_Your objective_:
Though the entries hold pictures, only their text should be duplicated, exactly and in full.

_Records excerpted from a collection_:
BEGIN

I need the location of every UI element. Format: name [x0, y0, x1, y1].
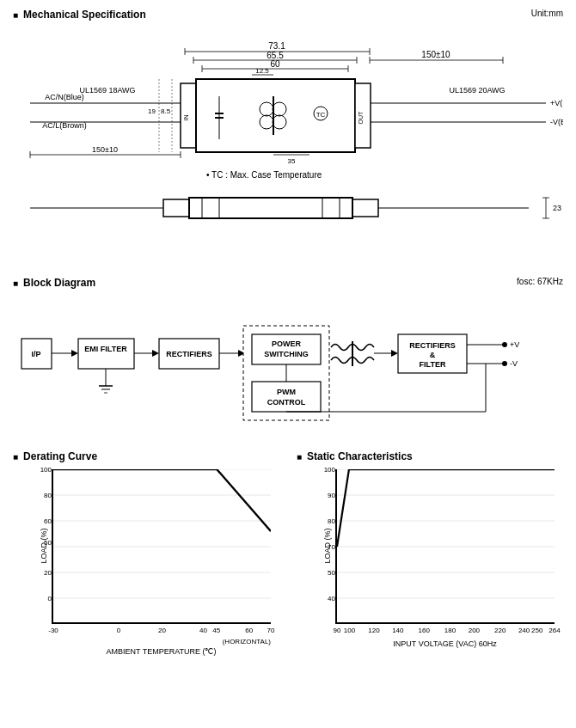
svg-rect-56	[189, 198, 352, 218]
svg-text:+V(Red): +V(Red)	[550, 99, 563, 107]
svg-point-99	[502, 342, 507, 347]
svg-text:I/P: I/P	[31, 350, 40, 358]
svg-text:POWER: POWER	[272, 340, 302, 348]
svg-text:&: &	[430, 351, 436, 359]
svg-marker-70	[71, 350, 78, 357]
svg-text:EMI FILTER: EMI FILTER	[84, 345, 127, 353]
svg-text:+V: +V	[510, 340, 519, 349]
svg-text:73.1: 73.1	[268, 41, 285, 51]
svg-rect-71	[78, 339, 134, 369]
svg-rect-17	[196, 79, 355, 152]
svg-text:-V(Black): -V(Black)	[550, 118, 563, 126]
derating-x-label: AMBIENT TEMPERATURE (℃)	[52, 647, 271, 656]
svg-text:RECTIFIERS: RECTIFIERS	[409, 341, 456, 350]
svg-text:PWM: PWM	[277, 388, 296, 396]
svg-text:• TC : Max. Case Temperature: • TC : Max. Case Temperature	[206, 170, 322, 180]
svg-rect-57	[352, 199, 378, 217]
svg-text:UL1569 18AWG: UL1569 18AWG	[79, 86, 135, 95]
svg-text:UL1569 20AWG: UL1569 20AWG	[449, 86, 505, 95]
svg-text:TC: TC	[316, 111, 326, 119]
svg-text:23: 23	[553, 204, 561, 212]
svg-text:12.5: 12.5	[255, 67, 269, 75]
derating-chart-container: Derating Curve LOAD (%)	[13, 450, 279, 656]
svg-text:19: 19	[148, 107, 156, 115]
svg-text:60: 60	[270, 59, 280, 69]
charts-row: Derating Curve LOAD (%)	[13, 450, 563, 656]
static-title: Static Characteristics	[297, 450, 563, 462]
svg-marker-93	[391, 350, 398, 357]
derating-horizontal-label: (HORIZONTAL)	[52, 638, 271, 645]
block-title: Block Diagram	[13, 277, 95, 289]
svg-text:8.5: 8.5	[161, 107, 171, 115]
svg-text:RECTIFIERS: RECTIFIERS	[166, 350, 212, 358]
svg-text:OUT: OUT	[358, 111, 364, 125]
static-chart: LOAD (%) 100	[335, 469, 555, 624]
svg-text:150±10: 150±10	[421, 50, 450, 59]
svg-rect-87	[252, 382, 321, 412]
mechanical-title: Mechanical Specification	[13, 9, 563, 21]
block-diagram: I/P EMI FILTER RECTIFIERS	[13, 300, 563, 437]
svg-text:SWITCHING: SWITCHING	[264, 350, 309, 358]
static-chart-container: Static Characteristics LOAD (%)	[297, 450, 563, 656]
svg-text:150±10: 150±10	[92, 145, 118, 154]
svg-text:35: 35	[288, 157, 296, 165]
svg-text:AC/L(Brown): AC/L(Brown)	[42, 121, 87, 130]
svg-text:IN: IN	[183, 115, 189, 121]
svg-rect-55	[163, 199, 189, 217]
svg-text:CONTROL: CONTROL	[267, 398, 306, 407]
mechanical-section: Mechanical Specification Unit:mm 73.1 65…	[13, 9, 563, 268]
derating-chart: LOAD (%) 10	[52, 469, 271, 624]
fosc-label: fosc: 67KHz	[517, 277, 563, 286]
svg-text:-V: -V	[510, 359, 518, 368]
mechanical-diagram: 73.1 65.5 60 150±10	[13, 28, 563, 268]
derating-title: Derating Curve	[13, 450, 279, 462]
svg-text:AC/N(Blue): AC/N(Blue)	[45, 93, 84, 101]
svg-text:FILTER: FILTER	[420, 360, 446, 369]
svg-point-102	[502, 361, 507, 366]
unit-label: Unit:mm	[531, 9, 563, 18]
block-section: Block Diagram fosc: 67KHz I/P EMI FILTER…	[13, 277, 563, 437]
svg-marker-78	[152, 350, 159, 357]
static-x-label: INPUT VOLTAGE (VAC) 60Hz	[335, 639, 555, 648]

END

_Answer for this exercise_:
I need the location of every UI element. Format: name [x0, y0, x1, y1].
svg-rect-56	[189, 198, 352, 218]
svg-text:+V(Red): +V(Red)	[550, 99, 563, 107]
svg-point-99	[502, 342, 507, 347]
svg-text:I/P: I/P	[31, 350, 40, 358]
svg-text:POWER: POWER	[272, 340, 302, 348]
svg-text:&: &	[430, 351, 436, 359]
svg-marker-70	[71, 350, 78, 357]
svg-text:EMI FILTER: EMI FILTER	[84, 345, 127, 353]
svg-text:+V: +V	[510, 340, 519, 349]
svg-text:73.1: 73.1	[268, 41, 285, 51]
svg-rect-71	[78, 339, 134, 369]
svg-rect-17	[196, 79, 355, 152]
svg-text:-V(Black): -V(Black)	[550, 118, 563, 126]
derating-x-label: AMBIENT TEMPERATURE (℃)	[52, 647, 271, 656]
svg-text:RECTIFIERS: RECTIFIERS	[409, 341, 456, 350]
svg-text:PWM: PWM	[277, 388, 296, 396]
svg-text:• TC : Max. Case Temperature: • TC : Max. Case Temperature	[206, 170, 322, 180]
svg-rect-57	[352, 199, 378, 217]
svg-text:UL1569 18AWG: UL1569 18AWG	[79, 86, 135, 95]
svg-text:UL1569 20AWG: UL1569 20AWG	[449, 86, 505, 95]
svg-text:TC: TC	[316, 111, 326, 119]
svg-text:23: 23	[553, 204, 561, 212]
svg-text:12.5: 12.5	[255, 67, 269, 75]
derating-chart-container: Derating Curve LOAD (%)	[13, 450, 279, 656]
svg-text:19: 19	[148, 107, 156, 115]
svg-text:60: 60	[270, 59, 280, 69]
charts-row: Derating Curve LOAD (%)	[13, 450, 563, 656]
static-title: Static Characteristics	[297, 450, 563, 462]
svg-marker-93	[391, 350, 398, 357]
derating-horizontal-label: (HORIZONTAL)	[52, 638, 271, 645]
block-title: Block Diagram	[13, 277, 95, 289]
svg-text:8.5: 8.5	[161, 107, 171, 115]
svg-text:RECTIFIERS: RECTIFIERS	[166, 350, 212, 358]
svg-text:OUT: OUT	[358, 111, 364, 125]
static-chart: LOAD (%) 100	[335, 469, 555, 624]
svg-text:150±10: 150±10	[421, 50, 450, 59]
svg-rect-87	[252, 382, 321, 412]
mechanical-title: Mechanical Specification	[13, 9, 563, 21]
block-diagram: I/P EMI FILTER RECTIFIERS	[13, 300, 563, 437]
svg-text:SWITCHING: SWITCHING	[264, 350, 309, 358]
static-chart-container: Static Characteristics LOAD (%)	[297, 450, 563, 656]
svg-text:150±10: 150±10	[92, 145, 118, 154]
svg-text:35: 35	[288, 157, 296, 165]
svg-text:AC/L(Brown): AC/L(Brown)	[42, 121, 87, 130]
svg-text:IN: IN	[183, 115, 189, 121]
svg-rect-55	[163, 199, 189, 217]
svg-text:CONTROL: CONTROL	[267, 398, 306, 407]
mechanical-section: Mechanical Specification Unit:mm 73.1 65…	[13, 9, 563, 268]
derating-chart: LOAD (%) 10	[52, 469, 271, 624]
fosc-label: fosc: 67KHz	[517, 277, 563, 286]
svg-text:-V: -V	[510, 359, 518, 368]
mechanical-diagram: 73.1 65.5 60 150±10	[13, 28, 563, 268]
derating-title: Derating Curve	[13, 450, 279, 462]
svg-text:AC/N(Blue): AC/N(Blue)	[45, 93, 84, 101]
svg-text:FILTER: FILTER	[420, 360, 446, 369]
svg-point-102	[502, 361, 507, 366]
unit-label: Unit:mm	[531, 9, 563, 18]
block-section: Block Diagram fosc: 67KHz I/P EMI FILTER…	[13, 277, 563, 437]
svg-marker-78	[152, 350, 159, 357]
static-x-label: INPUT VOLTAGE (VAC) 60Hz	[335, 639, 555, 648]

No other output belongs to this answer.